An alternative to that method is a much larger one which only requires 10 machines, each running entire experiments. Then the results are averaged and stored. But that takes much longer and doesn’t make full use of the number of processors Symphony has available.

Seems there is still the problem of statistical pre-goal unification which hasn’t upset the PacMan experiment yet, but is likely to when a pre-goal is created with edible ghosts. I’ll have top give more thought to sorting that out later.

A testing policy from PacMan:
Policy:
(distanceGhost player ?X ?__Num7&:(betweenRange ?__Num7 2.0 12.666666666666666)) (nonblinking ?X) (aggressive ?X) (pacman player) => (fromGhost ?X ?__Num7)
(distanceFruit player fruit ?__Num9&:(betweenRange ?__Num9 2.0 14.5)) (pacman player) => (toFruit fruit ?__Num9)
(distancePowerDot player ?X ?__Num1&:(betweenRange ?__Num1 0.0 51.0)) (pacman player) => (toPowerDot ?X ?__Num1)
(distanceDot player ?X ?__Num3&:(betweenRange ?__Num3 0.0 52.0)) (pacman player) => (toDot ?X ?__Num3)
(distancePowerDot player ?X ?__Num2&:(betweenRange ?__Num2 19.5 29.25)) (pacman player) => (fromPowerDot ?X ?__Num2)
(distanceGhostCentre player ?X ?__Num8&:(betweenRange ?__Num8 0.0 13.0)) (pacman player) => (toGhostCentre ?X ?__Num8)
(distanceGhost player ?X ?__Num6&:(betweenRange ?__Num6 34.0 43.0)) (pacman player) => (toGhost ?X ?__Num6)
(junctionSafety ?X ?__Num4&:(betweenRange ?__Num4 -8.0 0.0)) => (toJunction ?X ?__Num4)
(distanceGhostCentre player ?X ?__Num5&:(betweenRange ?__Num5 0.0 52.0)) (pacman player) => (fromGhostCentre ?X ?__Num5)

Clearly from ghost behaviour is most important, along with eating fruit and using the powerdot to keep the ghosts placid. The toDot is all encompassing and will always be active. The fromPowerDot rule will only trigger at a distance, so it has no value. The toGhost rules have little value currently, as they don’t include the edible attribute, but that is likely because they can’t be included. The last 2 are practically useless, though the all-compassing fromGhostCentre does lend some defensive behaviour.

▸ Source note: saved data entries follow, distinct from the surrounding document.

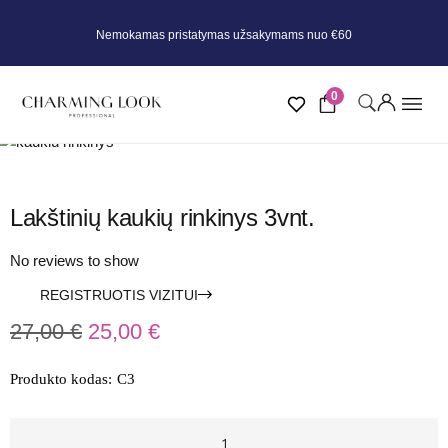
Nemokamas pristatymas užsakymams nuo €60
0
Lakštinių kaukių rinkinys 3vnt.
No reviews to show
REGISTRUOTIS VIZITUI
27,00
€
25,00
€
Produkto kodas:
C3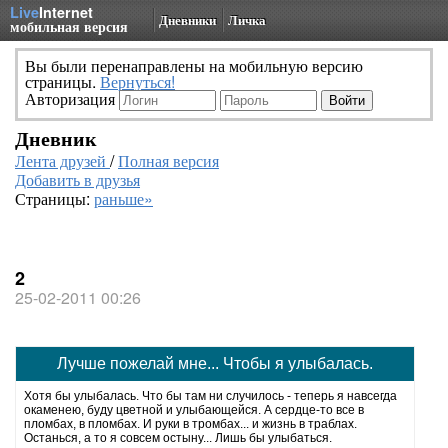
Live
Internet
Дневники
Личка
мобильная версия
Вы были перенаправлены на мобильную версию
страницы.
Вернуться!
Авторизация
Дневник
Лента друзей
/
Полная версия
Добавить в друзья
Страницы:
раньше»
2
25-02-2011 00:26
Лучше пожелай мне... Чтобы я улыбалась.
Хотя бы улыбалась. Что бы там ни случилось - теперь я навсегда
окаменею, буду цветной и улыбающейся. А сердце-то все в
пломбах, в пломбах. И руки в тромбах... и жизнь в траблах.
Останься, а то я совсем остыну... Лишь бы улыбаться.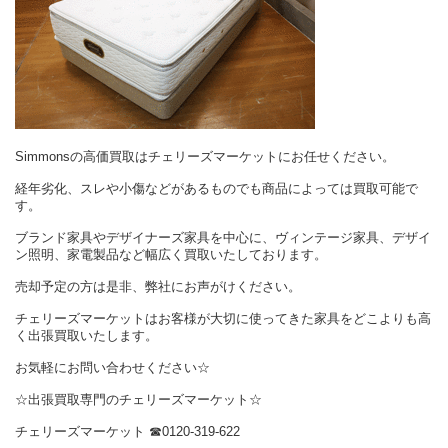
Simmonsの高価買取はチェリーズマーケットにお任せください。
経年劣化、スレや小傷などがあるものでも商品によっては買取可能で
す。
ブランド家具やデザイナーズ家具を中心に、ヴィンテージ家具、デザイ
ン照明、家電製品など幅広く買取いたしております。
売却予定の方は是非、弊社にお声がけください。
チェリーズマーケットはお客様が大切に使ってきた家具をどこよりも高
く出張買取いたします。
お気軽にお問い合わせください☆
☆出張買取専門のチェリーズマーケット☆
チェリーズマーケット ☎︎0120-319-622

Just had a thought about pre-goal mutation and such. Haven’t fleshed out the possibilities yet, but mutate rules based on what constant elements are present and mutate in relevant conditions seen in conjunction with said elements. So a rule concerning a ghost would mutate in the 4 attributes concerning the ghost: edible, aggressive, blinking or nonblinking. This could also create an opening for negation, allowing me to remove half of those attributes. I’ll think on it.